[Dataset items]
* * * * *

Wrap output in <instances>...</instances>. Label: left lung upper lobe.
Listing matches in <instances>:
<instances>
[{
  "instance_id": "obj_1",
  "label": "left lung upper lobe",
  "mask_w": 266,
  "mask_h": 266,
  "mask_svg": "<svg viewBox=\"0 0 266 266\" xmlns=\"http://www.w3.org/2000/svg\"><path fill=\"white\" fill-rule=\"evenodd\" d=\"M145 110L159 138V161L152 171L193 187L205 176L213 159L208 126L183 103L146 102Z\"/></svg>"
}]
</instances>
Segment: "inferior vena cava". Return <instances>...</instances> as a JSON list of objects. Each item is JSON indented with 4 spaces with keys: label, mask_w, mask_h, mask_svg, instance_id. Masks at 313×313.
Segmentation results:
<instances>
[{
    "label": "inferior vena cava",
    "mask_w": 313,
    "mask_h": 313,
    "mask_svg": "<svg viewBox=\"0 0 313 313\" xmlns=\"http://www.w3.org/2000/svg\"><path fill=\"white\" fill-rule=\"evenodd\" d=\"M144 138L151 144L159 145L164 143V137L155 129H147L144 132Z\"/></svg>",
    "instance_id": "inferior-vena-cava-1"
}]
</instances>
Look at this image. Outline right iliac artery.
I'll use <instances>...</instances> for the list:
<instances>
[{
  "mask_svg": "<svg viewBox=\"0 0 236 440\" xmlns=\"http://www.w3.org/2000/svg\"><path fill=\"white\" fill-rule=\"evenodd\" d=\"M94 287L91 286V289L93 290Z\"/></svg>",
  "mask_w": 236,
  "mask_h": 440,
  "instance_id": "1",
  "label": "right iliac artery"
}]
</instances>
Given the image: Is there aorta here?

* * * * *

Extract the data in full. Keep it word for word.

Wrap output in <instances>...</instances>. Label: left lung upper lobe.
Listing matches in <instances>:
<instances>
[{
  "instance_id": "obj_1",
  "label": "left lung upper lobe",
  "mask_w": 266,
  "mask_h": 266,
  "mask_svg": "<svg viewBox=\"0 0 266 266\" xmlns=\"http://www.w3.org/2000/svg\"><path fill=\"white\" fill-rule=\"evenodd\" d=\"M145 110L159 138V161L152 171L193 187L205 176L213 159L208 126L183 103L146 102Z\"/></svg>"
}]
</instances>
Segment: "inferior vena cava". Return <instances>...</instances> as a JSON list of objects. Each item is JSON indented with 4 spaces with keys: label, mask_w, mask_h, mask_svg, instance_id. Masks at 313×313.
Segmentation results:
<instances>
[{
    "label": "inferior vena cava",
    "mask_w": 313,
    "mask_h": 313,
    "mask_svg": "<svg viewBox=\"0 0 313 313\" xmlns=\"http://www.w3.org/2000/svg\"><path fill=\"white\" fill-rule=\"evenodd\" d=\"M144 138L151 144L159 145L164 143V137L155 129H147L144 132Z\"/></svg>",
    "instance_id": "inferior-vena-cava-1"
}]
</instances>
Look at this image. Outline right iliac artery.
I'll use <instances>...</instances> for the list:
<instances>
[{
  "mask_svg": "<svg viewBox=\"0 0 236 440\" xmlns=\"http://www.w3.org/2000/svg\"><path fill=\"white\" fill-rule=\"evenodd\" d=\"M94 287L91 286V289L93 290Z\"/></svg>",
  "mask_w": 236,
  "mask_h": 440,
  "instance_id": "1",
  "label": "right iliac artery"
}]
</instances>
Given the image: Is there aorta here?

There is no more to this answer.